Licensing contributed an additional $2.6 million in EBITDA over the second
quarter 1999 as a result of the Trademark Purchase.

         AMORTIZATION OF REORGANIZATION ASSET

         As a result of the reorganization of Leslie Fay, the portion of the
Company's reorganization value not attributable to specific identifiable assets
has been reported as "reorganization value in excess of identifiable assets".
(Refer to the Company's Annual Report on Form 10-K for further discussion of the
reorganization). This asset is being amortized over a 20-year period beginning
June 4, 1997. Accordingly, the Company incurred amortization charges for both
the second quarter 2000 and 1999 totaling approximately $800,000 in each
quarter.


                                       11
<PAGE>


         DEPRECIATION AND AMORTIZATION

         Depreciation and amortization totaled $2.8 million in the second
quarter 2000 and $2.0 million in the second quarter 1999, and consist of the
amortization charges associated with the trademarks, as well as fixed asset
depreciation. As a result of the Trademark Purchase, the Company incurred an
additional $475,000 in trademark amortization in the second quarter 2000. The
trademarks are being amortized over 35 years. The remaining increase relates to
depreciation and amortization associated with capital expenditures, along with
approximately $150,000 of goodwill amortization and fixed asset depreciation as
a result of the FSA Acquisition.

         INTEREST AND FINANCING COSTS

         Interest and financing costs increased to $5.9 million in the second
quarter 2000 from $4.1 million in the second quarter 1999. Interest is
attributable to the expense on the Senior Notes and the amortization of the
related bondholder consent fee paid on July 9, 1999, along with interest on the
financing agreement and the amortization of the associated bank fees. Beginning
January 1, 2000, interest on the Senior Notes increased to 13.00% per annum from
12.75%. Interest is payable semi-annually on March 31 and September 30. Interest
relating to the Senior Notes for the second quarter 2000 totaled $3.6 million
and $3.5 million for the second quarter 1999. There are no principal payments
due until maturity. To the extent that the Company elects to undertake a
secondary stock offering or elects to prepay certain amounts, a premium will be
required to be paid. Amortization of the bondholder consent fee, which is being
amortized over the remaining life of the Senior Notes beginning July 9, 1999,
totaled approximately $115,000 in the second quarter 2000 versus no such expense
in the second quarter 1999.

         Interest under the financing agreement totaled approximately $1.8
million in the second quarter 2000, an increase of $1.5 million over the second
quarter 1999 due primarily to the increased borrowings needed to finance the
Trademark Purchase.

         The associated bank fees are being amortized over the remaining life of
the financing agreement, four and one-half years beginning July 9, 1999 and
resulted in approximately $130,000 of amortization charges in the second quarter
2000 and approximately $200,000 in the second quarter 1999.

         INCOME TAXES

         Income tax benefits were $3.4 million and $2.5 million for the second
quarter 2000 and second quarter 1999, respectively. These amounts differ from
the amount computed by applying the federal income tax statutory rate of 34% to
income before taxes because of state and foreign taxes.

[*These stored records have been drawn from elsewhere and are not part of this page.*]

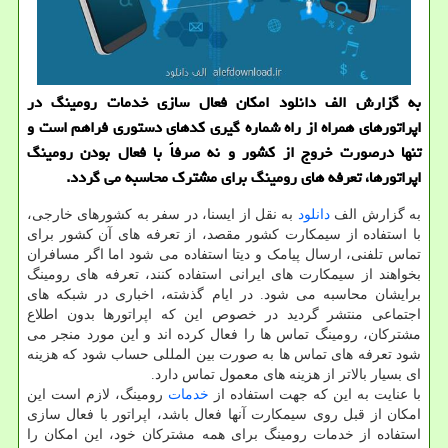
به گزارش الف دانلود امکان فعال سازی خدمات رومینگ در
اپراتورهای همراه از راه شماره گیری کدهای دستوری فراهم است و
تنها درصورت خروج از کشور و نه صرفاً با فعال بودن رومینگ
اپراتورها، تعرفه های رومینگ برای مشترک محاسبه می گردد.
به گزارش الف
دانلود
به نقل از ایسنا، در سفر به کشورهای خارجی،
با استفاده از سیمکارت کشور مقصد، از تعرفه های آن کشور برای
تماس تلفنی، ارسال پیامک و دیتا استفاده می شود اما اگر مسافران
بخواهند از سیمکارت های ایرانی استفاده کنند، تعرفه های رومینگ
برایشان محاسبه می شود. در ایام گذشته، اخباری در شبکه های
اجتماعی منتشر گردید در خصوص این که اپراتورها بدون اطلاع
مشترکان، رومینگ تماس ها را فعال کرده اند و این مورد منجر می
شود تعرفه های تماس ها به صورت بین المللی حساب شود که هزینه
ای بسیار بالاتر از هزینه های معمول تماس دارد.
با عنایت به این که جهت استفاده از
خدمات
رومینگ، لازم است این
امکان از قبل روی سیمکارت آنها فعال باشد، اپراتور با فعال سازی
استفاده از خدمات رومینگ برای همه مشترکان خود، این امکان را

TWENTY-SIX WEEKS ENDED JULY 1, 2000 AS COMPARED TO TWENTY-SIX WEEKS ENDED JULY
3, 1999

         TOTAL REVENUE

         Net Sales for the twenty-six weeks ended July 1, 2000 (the "first half
2000") were $184.5 million as compared to $154.0 for the twenty-six weeks ended
July 3, 1999 (the "first half 1999"). Wholesale sales increased primarily as a
result of the sales contributed by the new Anne Klein bridge line. Exclusive of
the Anne Klein apparel lines, wholesale sales decreased $1.9 million over the
first half 1999. Due to the highly promotional level of activity currently being

                                       12
<PAGE>

experienced in department stores, additional markdowns and allowances were
given, contributing to the decrease in wholesale sales.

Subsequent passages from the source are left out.